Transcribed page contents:
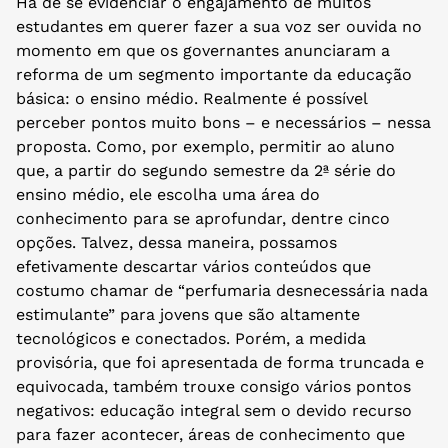
Há de se evidenciar o engajamento de muitos
estudantes em querer fazer a sua voz ser ouvida no
momento em que os governantes anunciaram a
reforma de um segmento importante da educação
básica: o ensino médio. Realmente é possível
perceber pontos muito bons – e necessários – nessa
proposta. Como, por exemplo, permitir ao aluno
que, a partir do segundo semestre da 2ª série do
ensino médio, ele escolha uma área do
conhecimento para se aprofundar, dentre cinco
opções. Talvez, dessa maneira, possamos
efetivamente descartar vários conteúdos que
costumo chamar de “perfumaria desnecessária nada
estimulante” para jovens que são altamente
tecnológicos e conectados. Porém, a medida
provisória, que foi apresentada de forma truncada e
equivocada, também trouxe consigo vários pontos
negativos: educação integral sem o devido recurso
para fazer acontecer, áreas de conhecimento que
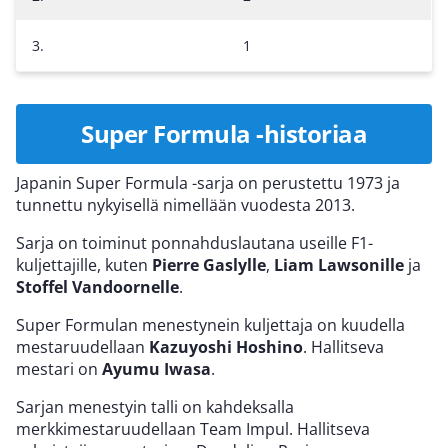
3.
1
Super Formula -historiaa
Japanin Super Formula -sarja on perustettu 1973 ja
tunnettu nykyisellä nimellään vuodesta 2013.
Sarja on toiminut ponnahduslautana useille F1-
kuljettajille, kuten
Pierre Gaslylle
,
Liam
Lawsonille
ja
Stoffel
Vandoornelle
.
Super Formulan menestynein kuljettaja on kuudella
mestaruudellaan
Kazuyoshi Hoshino
. Hallitseva
mestari on
Ayumu Iwasa
.
Sarjan menestyin talli on kahdeksalla
merkkimestaruudellaan Team Impul. Hallitseva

→ **Assigned task**: Begin at the line containing "equivocada, também trouxe" and copy every line through the end of the data above exactly, omitting the pictures.

→ **Written solution**:
equivocada, também trouxe consigo vários pontos
negativos: educação integral sem o devido recurso
para fazer acontecer, áreas de conhecimento que
3.
1
Super Formula -historiaa
Japanin Super Formula -sarja on perustettu 1973 ja
tunnettu nykyisellä nimellään vuodesta 2013.
Sarja on toiminut ponnahduslautana useille F1-
kuljettajille, kuten
Pierre Gaslylle
,
Liam
Lawsonille
ja
Stoffel
Vandoornelle
.
Super Formulan menestynein kuljettaja on kuudella
mestaruudellaan
Kazuyoshi Hoshino
. Hallitseva
mestari on
Ayumu Iwasa
.
Sarjan menestyin talli on kahdeksalla
merkkimestaruudellaan Team Impul. Hallitseva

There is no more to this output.